** PROVIDED DATA follows **
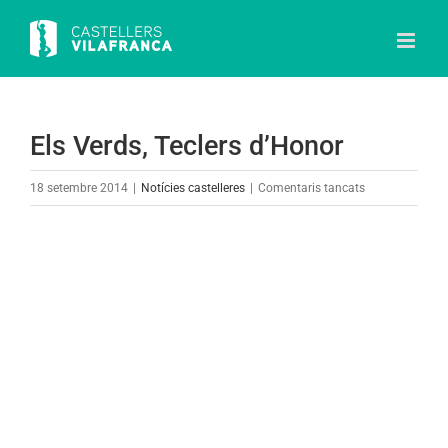
Skip
to
content
Els Verds, Teclers d’Honor
a
18 setembre 2014
|
Notícies castelleres
|
Comentaris tancats
Els
Verds,
View
Teclers
Larger
d’Honor
Image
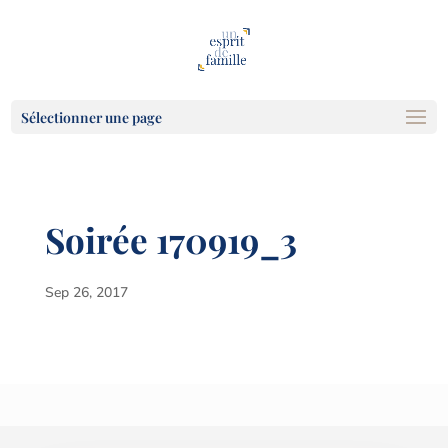
Sélectionner une page
Soirée 170919_3
Sep 26, 2017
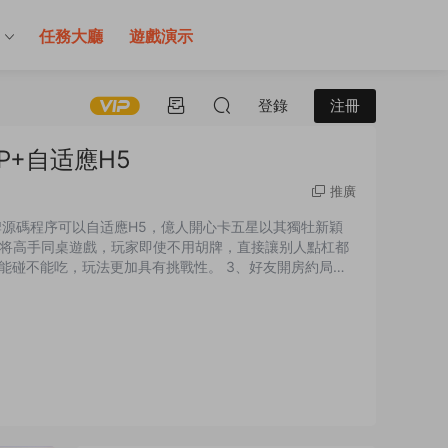
售
任務大廳
遊戲演示
登錄
注冊
P+自适應H5
推廣
牌源碼程序可以自适應H5，億人開心卡五星以其獨牡新穎
将高手同桌遊戲，玩家即使不用胡牌，直接讓别人點杠都
隻能碰不能吃，玩法更加具有挑戰性。 3、好友開房約局，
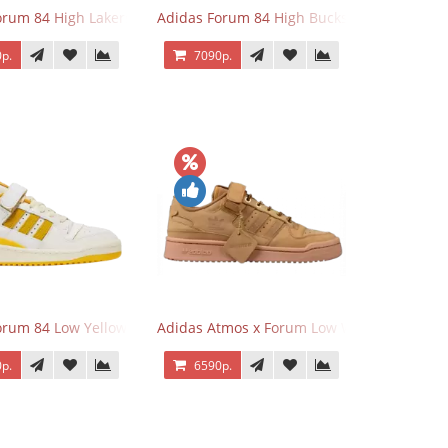
orum 84 High Lakers
Adidas Forum 84 High Bucks
р.
7090р.
orum 84 Low Yellow
Adidas Atmos x Forum Low Wheat Dark Br
р.
6590р.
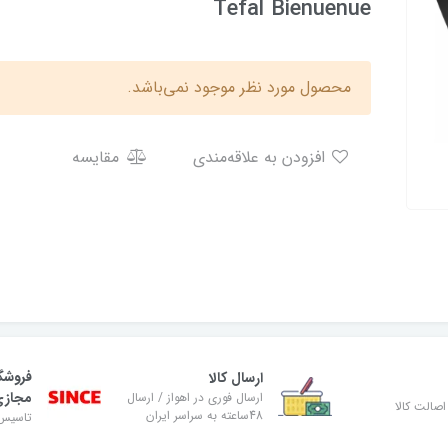
Tefal Bienuenue
محصول مورد نظر موجود نمی‌باشد.
افزودن به علاقه‌مندی
مقایسه
فروشگ
ارسال کالا
مجاز
ارسال فوری در اهواز / ارسال
صالت کالا
48ساعته به سراسر ایران
تاسیس ۸۹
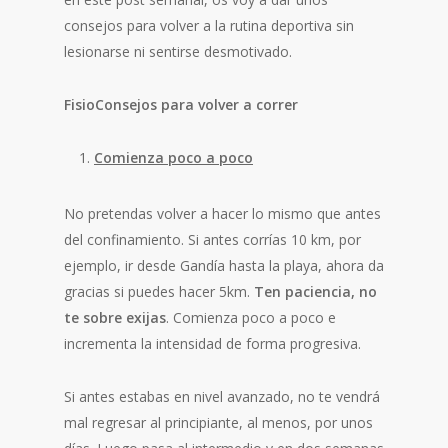
consejos para volver a la rutina deportiva sin
lesionarse ni sentirse desmotivado.
FisioConsejos para volver a correr
Comienza poco a poco
No pretendas volver a hacer lo mismo que antes
del confinamiento. Si antes corrías 10 km, por
ejemplo, ir desde Gandía hasta la playa, ahora da
gracias si puedes hacer 5km.
Ten paciencia, no
te sobre exijas
. Comienza poco a poco e
incrementa la intensidad de forma progresiva.
Si antes estabas en nivel avanzado, no te vendrá
mal regresar al principiante, al menos, por unos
** End of PROVIDED DATA **
EXERCISE REQUIREMENTS:
Every line from the one containing "Si antes estabas" through the end of the entries above must be echoed exactly, with both ends kept.

SOLUTION:
Si antes estabas en nivel avanzado, no te vendrá
mal regresar al principiante, al menos, por unos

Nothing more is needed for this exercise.